Drysuit Zipper Care and Maintenance
Drysuits are only dry when the gaskets and zippers are undamaged and working properly. Latex gaskets will probably eventually need replacing, but you can easily repair them yourself.
On the other hand, replacing a drysuit zipper is definitely not DIY, and it’s a very expensive repair. Preventative care, such as regularly cleaning and lubricating zipper teeth, will help preserve zipper health. Also, using good techniques to roll and fold the drysuit for transportation to and from the water will help prevent fatal damage.
In this video, NRS Repairs guru Josh Gile goes over all the tips for ensuring that the zipper will last the life of your drysuit.

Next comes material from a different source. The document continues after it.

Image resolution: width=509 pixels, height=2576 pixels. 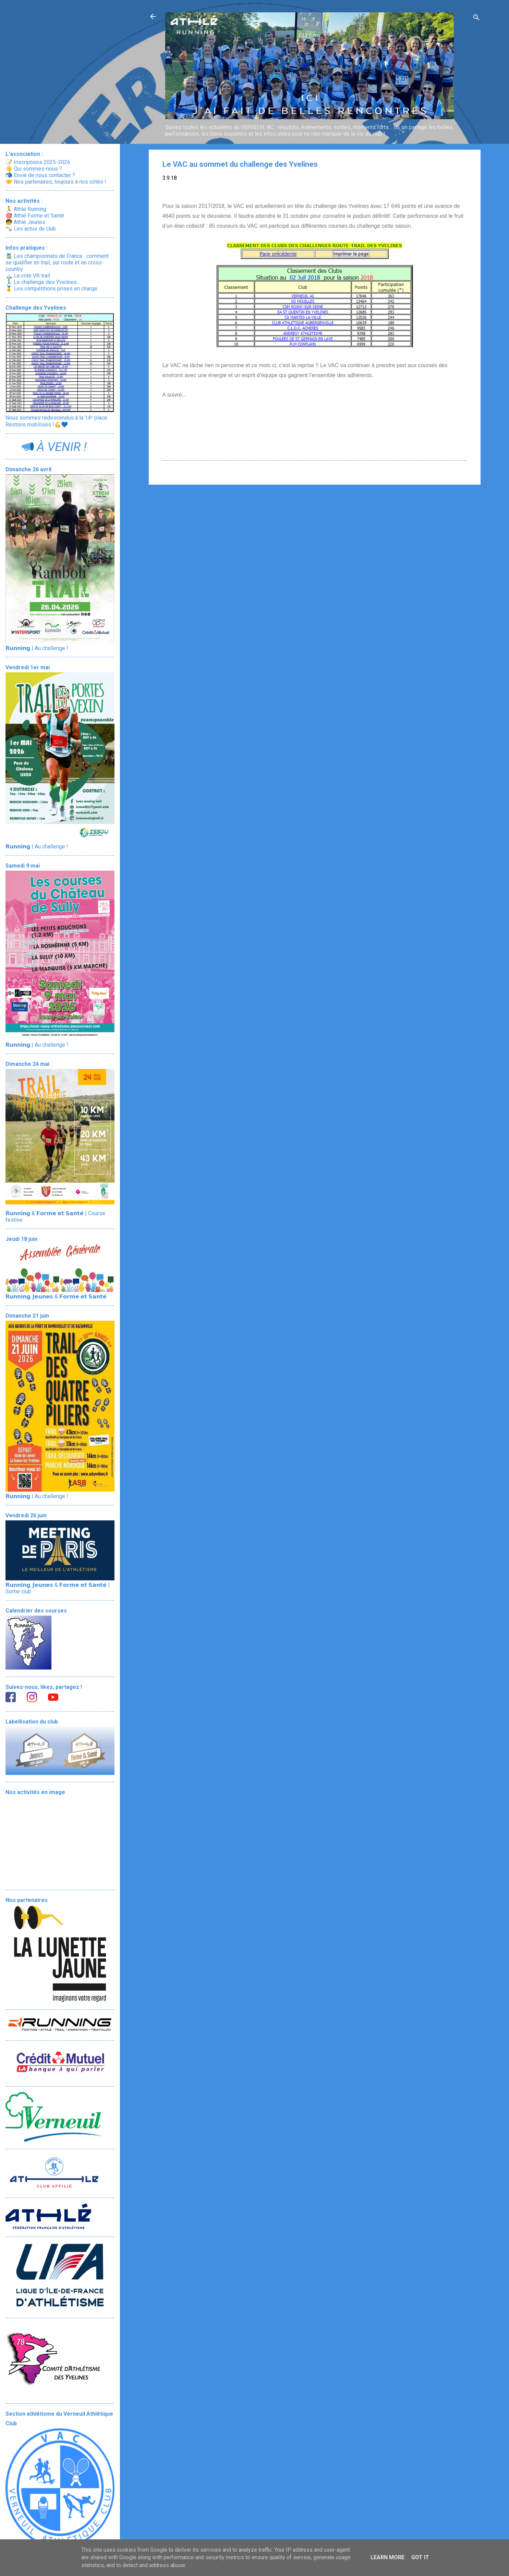 I want to click on 🏃‍♂️ Le challenge des Yvelines, so click(x=41, y=282).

Regular cleaning of the zipper is an excellent habit to adopt. Gear Aid Zipper Cleaner & Lubricant is an excellent product. The brush gets down into the teeth, and along with the liquid cleaner, removes dirt, sand, river gunk and salt deposits. It works on metal, plastic and nylon zippers.
After cleaning you need to lubricate the zipper teeth for smooth functioning. The Zipper Cleaner & Lubricant does leave a lubricating film, but Gear Aid Zipper Lubricant Stick will last much longer. Apply it to the open zipper, then the closed zipper and move the zipper car up and down the zipper to ensure the lubricant gets evenly spread along the teeth.
When storing your drysuit at home, hang it on a substantial hanger in a closet away from sunlight. Don’t store it near a combustion device like the home’s heating system, as the ozone generated by it can damage the latex gaskets.
When traveling with your suit, you’ll need to make it more compact. The important thing to remember is to NOT crimp the zipper. Doing so can break the zipper and render it useless.
As mentioned, replacing the zipper is very expensive. The video demonstrates two different techniques for rolling the suit while protecting the zipper.